Regulator nixes request to extend buyback as bank seeks to avoid deeper losses

Por: Equipe Empiricus

SÃO PAULO—The publicly traded units of troubled Brazilian investment bank BTG Pactual may face renewed downward pressure after the country´s market regulator rejected a request to extend a share buyback program, analysts say.

Brazil´s Comissão de Valores Mobiliários, or CVM, said late Friday that it decided not to permit BTG to exceed the regulatory 10% limit on share buybacks because that would lead to a reduction of the units’ free float and could possibly create artificial market conditions, according to a regulatory filing.

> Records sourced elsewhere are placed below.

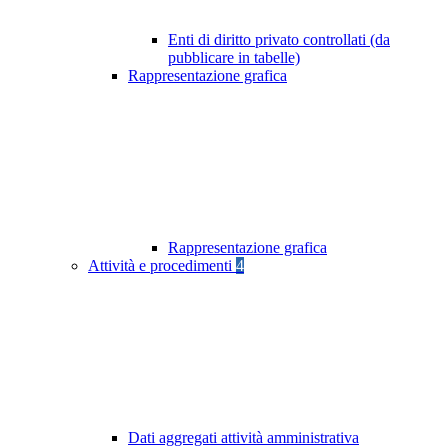
Enti di diritto privato controllati (da
pubblicare in tabelle)
Rappresentazione grafica
Rappresentazione grafica
Attività e procedimenti
4
Dati aggregati attività amministrativa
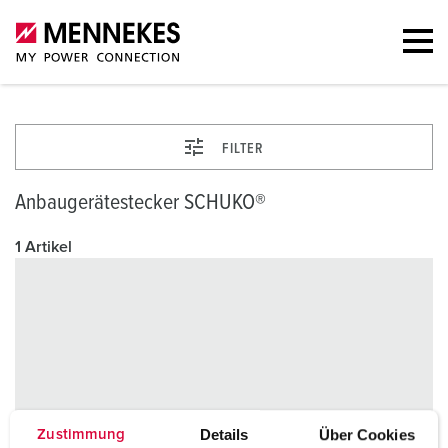
FILTER
Anbaugerätestecker SCHUKO®
1 Artikel
Details
Über Cookies
Zustimmung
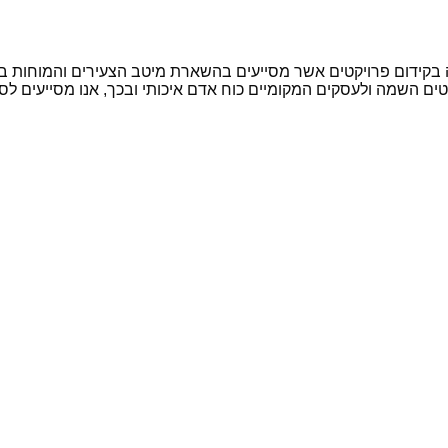
 בקידום פרויקטים אשר מסייעים בהשארת מיטב הצעירים והמוחות בנ
ם השמה ולעסקים המקומיים כוח אדם איכותי ובכך, אנו מסייעים לסט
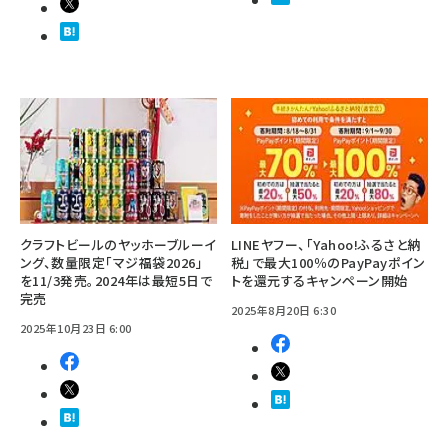
クラフトビールのヤッホーブルーイ
LINEヤフー、「Yahoo!ふるさと納
ング、数量限定「マジ福袋2026」
税」で最大100％のPayPayポイン
を11/3発売。2024年は最短5日で
トを還元するキャンペーン開始
完売
2025年8月20日 6:30
2025年10月23日 6:00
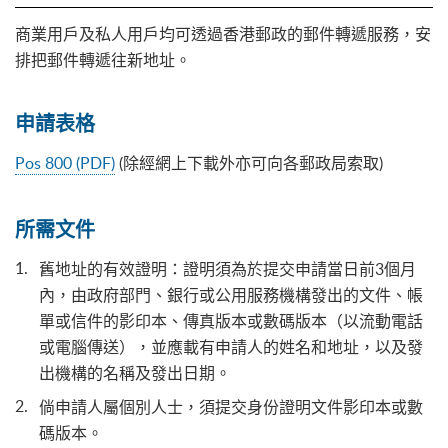
商業用戶及私人用戶均可透過香港郵政的郵件轉遞服務，安
排把郵件轉遞往新地址。
申請表格
Pos 800 (PDF)
(除經網上下載外亦可向各郵政局索取)
所需文件
舊地址的有效證明：證明須為於提交申請當日前3個月
內，由政府部門、銀行或公用服務機構發出的文件、帳
單或信件的影印本、傳真版本或數碼版本（以流動電話
或電腦傳送），並應載有申請人的姓名和地址，以及發
出機構的名稱及發出日期。
倘申請人屬個別人士，須提交身份證明文件影印本或數
碼版本。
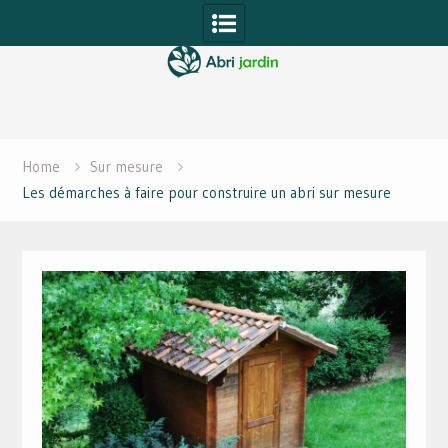
Skip
to
content
Home
Sur mesure
Les démarches à faire pour construire un abri sur mesure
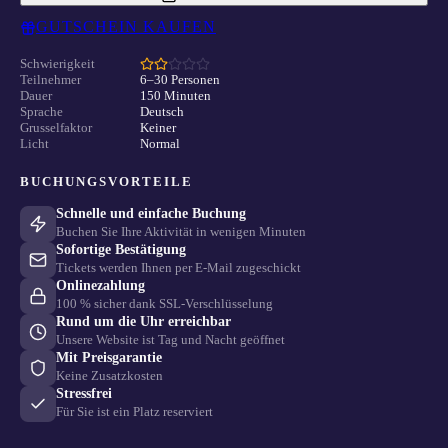
GUTSCHEIN KAUFEN
Schwierigkeit
Teilnehmer
6–30 Personen
Dauer
150 Minuten
Sprache
Deutsch
Grusselfaktor
Keiner
Licht
Normal
BUCHUNGSVORTEILE
Schnelle und einfache Buchung
Buchen Sie Ihre Aktivität in wenigen Minuten
Sofortige Bestätigung
Tickets werden Ihnen per E-Mail zugeschickt
Onlinezahlung
100 % sicher dank SSL-Verschlüsselung
Rund um die Uhr erreichbar
Unsere Website ist Tag und Nacht geöffnet
Mit Preisgarantie
Keine Zusatzkosten
Stressfrei
Für Sie ist ein Platz reserviert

BTG´s former CEO André Esteves was arrested in November and later indicted on a charge of allegedly trying to obstruct an investigation into the bribery scandal at government-controlled Petróleo Brasileiro SA, or Petrobras.

Federal prosecutors allege that Mr. Esteves and a Brazilian senator had attempted to buy the silence of a key witness involved in the corruption investigation at the oil giant.

Both men have denied wrongdoing through their lawyers.

On the day of Mr. Esteves´arrest, BTG said that it would buy back up to 10% of the group´s units, which combine different classes of BTG´s shares, over the following 18 months. But the bank also asked regulators for permission to surpass the 10% limit and possibly acquire up to 41% of the outstanding units, according to the market regulator.

The price of the units plunged after the arrest of Mr. Esteves, who was later replaced as BTG´s CEO and chairman and relinquished control of the bank by swapping his voting shares for nonvoting ones.

Since November 24, the day before Mr. Esteves arrest, until last Friday, BTG Group´s market value has plunged 55%, to 12.9 billion Brazilian reais ($3.32 billion), according to financial information firm Economatica.

The bank acted to avoid an even deeper loss by buying back 8.6% of its outstanding stock from the day of Mr. Esteves´ arrest up until December 8, according to the CVM.

On Monday BTG´s units closed 3.35% higher, trading at 14.21 reais each.

BTG´s unit price “was supported this past week by the buybacks, which are now coming to an end,” said Max Felipe Bohm, analyst at Empiricus, an independent research company based in São Paulo. “This will increase the pressure for the bank to sell assets.”

To face a wave of withdrawals from its funds, BTG has been selling assets and has also secured a $1.6 billion credit line from Brazil´s deposit guarantee fund, or FGC.

Assets under management in BTG´s investment funds have been decreasing and people close to the bank expect withdrawals to continue as redemption dates for the investments are reached.

BTG Pactual on Monday said it was canceling 19.9 million traded units that were in its treasury as part of the buyback program.

The bank also reaffirmed its repurchase plans of buying up to 21 million units without surpassing the 10% legal limit.